The film critic Peter Rainer of the Los Angeles Times praised the film, writing, "Smart and facetious, Search and Destroy is the kind of film that [...] flaunts its pushiness. It may be a little cackle of a movie, but it's not like anything else out there right now. Salle, whose artwork often combines abstract doodling and lyric realism on the same canvas, attempts something similar here with his visual scheme and tonal shifts. The collision of gags and rhapsody is off-putting; as the film goes on, our laughter keeps getting undercut by small terrors. The mixture of moods keeps you off balance. Search and Destroy [...] is not as easy to dismiss as you might wish it to be. It keeps outsmarting you."

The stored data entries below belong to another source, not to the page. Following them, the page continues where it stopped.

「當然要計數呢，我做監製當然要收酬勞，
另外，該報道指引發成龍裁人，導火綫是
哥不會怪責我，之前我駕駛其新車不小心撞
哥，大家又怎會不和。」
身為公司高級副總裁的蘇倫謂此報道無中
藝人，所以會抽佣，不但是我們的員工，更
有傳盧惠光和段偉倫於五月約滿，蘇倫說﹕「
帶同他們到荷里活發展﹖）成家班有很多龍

Conversely, Emanuel Levy of Variety gave the film a negative review, writing that it "aspires to be an inventive black comedy of the absurd with sharp social commentary, but instead is a disappointing film with few bright moments and many more tedious ones." He added, "Major talent behind the cameras and a dream cast of eccentric actors only partially overcome the trappings of a misconceived film that is poorly directed."